CDC recommends a third vaccine for the immunocompromised

Aug. 16, 2021

The Centers for Disease Control and Prevention’s (CDC) Advisory Committee on Immunization Practices (ACIP) recommends a third dose of an mRNA COVID-19 vaccine for people with moderately to severely compromised immune systems.

The official CDC recommendation follows the decision by the U.S. Food and Drug Administration (FDA) last week to amend the emergency use authorizations for the vaccines to allow for the third dose in these situations.

“Emerging data suggest some people with moderately to severely compromised immune systems do not always build the same level of immunity compared to people who are not immunocompromised. In addition, fully vaccinated immunocompromised people have accounted for a large proportion of hospitalized breakthrough cases (40-44%). Immunocompromised people who are infected with SARS CoV-2 are also more likely to transmit the virus to household contacts,” the CDC said.

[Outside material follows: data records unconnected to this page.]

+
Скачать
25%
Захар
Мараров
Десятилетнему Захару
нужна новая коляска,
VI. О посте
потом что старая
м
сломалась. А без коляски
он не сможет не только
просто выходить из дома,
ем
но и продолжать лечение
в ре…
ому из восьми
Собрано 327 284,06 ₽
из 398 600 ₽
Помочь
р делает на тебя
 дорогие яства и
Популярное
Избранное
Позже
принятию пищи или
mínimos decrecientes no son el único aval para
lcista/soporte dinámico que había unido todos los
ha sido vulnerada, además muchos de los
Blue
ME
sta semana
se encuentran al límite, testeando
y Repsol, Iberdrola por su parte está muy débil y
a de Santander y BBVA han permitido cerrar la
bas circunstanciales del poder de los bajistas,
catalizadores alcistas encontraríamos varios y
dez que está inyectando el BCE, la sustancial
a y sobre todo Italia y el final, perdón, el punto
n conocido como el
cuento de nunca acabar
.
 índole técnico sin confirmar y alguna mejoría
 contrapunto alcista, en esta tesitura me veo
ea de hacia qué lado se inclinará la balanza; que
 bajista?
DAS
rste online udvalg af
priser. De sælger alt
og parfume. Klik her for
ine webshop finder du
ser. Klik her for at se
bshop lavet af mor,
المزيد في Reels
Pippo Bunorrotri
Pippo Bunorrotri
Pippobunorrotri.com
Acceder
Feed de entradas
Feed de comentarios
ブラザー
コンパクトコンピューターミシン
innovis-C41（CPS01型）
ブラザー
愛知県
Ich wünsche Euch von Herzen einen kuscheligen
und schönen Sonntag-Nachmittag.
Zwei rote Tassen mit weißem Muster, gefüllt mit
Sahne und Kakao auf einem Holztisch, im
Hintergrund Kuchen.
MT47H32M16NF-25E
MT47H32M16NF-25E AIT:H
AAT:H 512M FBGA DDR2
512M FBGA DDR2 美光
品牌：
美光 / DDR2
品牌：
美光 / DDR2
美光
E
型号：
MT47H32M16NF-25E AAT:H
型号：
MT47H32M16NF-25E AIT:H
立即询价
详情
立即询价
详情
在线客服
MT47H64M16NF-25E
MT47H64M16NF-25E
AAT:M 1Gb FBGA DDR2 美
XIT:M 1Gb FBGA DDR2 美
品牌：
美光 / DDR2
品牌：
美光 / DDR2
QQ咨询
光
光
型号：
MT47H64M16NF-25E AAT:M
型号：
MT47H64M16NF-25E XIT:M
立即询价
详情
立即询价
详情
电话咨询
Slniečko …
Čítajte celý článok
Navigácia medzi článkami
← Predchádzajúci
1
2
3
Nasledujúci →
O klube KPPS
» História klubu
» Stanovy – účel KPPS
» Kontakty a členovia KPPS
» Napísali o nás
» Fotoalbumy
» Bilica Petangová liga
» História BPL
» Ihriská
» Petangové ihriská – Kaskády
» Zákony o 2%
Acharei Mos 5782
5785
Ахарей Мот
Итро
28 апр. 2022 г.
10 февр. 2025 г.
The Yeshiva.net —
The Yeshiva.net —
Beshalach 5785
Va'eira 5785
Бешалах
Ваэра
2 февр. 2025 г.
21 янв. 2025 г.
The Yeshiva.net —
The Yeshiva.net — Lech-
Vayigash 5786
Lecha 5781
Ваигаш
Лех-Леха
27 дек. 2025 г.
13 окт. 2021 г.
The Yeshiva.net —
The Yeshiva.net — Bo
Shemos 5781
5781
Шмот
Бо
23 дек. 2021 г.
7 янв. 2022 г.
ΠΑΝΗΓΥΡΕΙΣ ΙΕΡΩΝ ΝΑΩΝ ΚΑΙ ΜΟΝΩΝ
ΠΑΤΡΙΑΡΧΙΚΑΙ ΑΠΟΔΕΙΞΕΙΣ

While people with compromised immune systems make up about 3% of the U.S. adult population, they are especially vulnerable to COVID-19 because they are more at risk of serious, prolonged illness, the CDC said. Included in CDC’s recommendation are people with a range of conditions, such as recipients of organ or stem cell transplants, people with advanced or untreated HIV infection, active recipients of treatment for cancer, people who are taking some medications that weaken the immune system, and others.

full list of conditions can be found on CDC’s website.

The CDC said the additional dose of an mRNA COVID-19 vaccine should be the same vaccine as the initial 2-dose series and administered at least four weeks after completing a primary mRNA COVID-19 vaccine series.

Even after the third dose, the CDC said people with compromised immune systems should continue follow current prevention measures (including wearing a mask, staying 6 feet apart from others they do not live with, and avoiding crowds and poorly ventilated indoor spaces) to protect themselves and those around them against COVID-19 until advised otherwise by their healthcare provider.

The CDC has not recommended additional doses or booster shots for anyone else.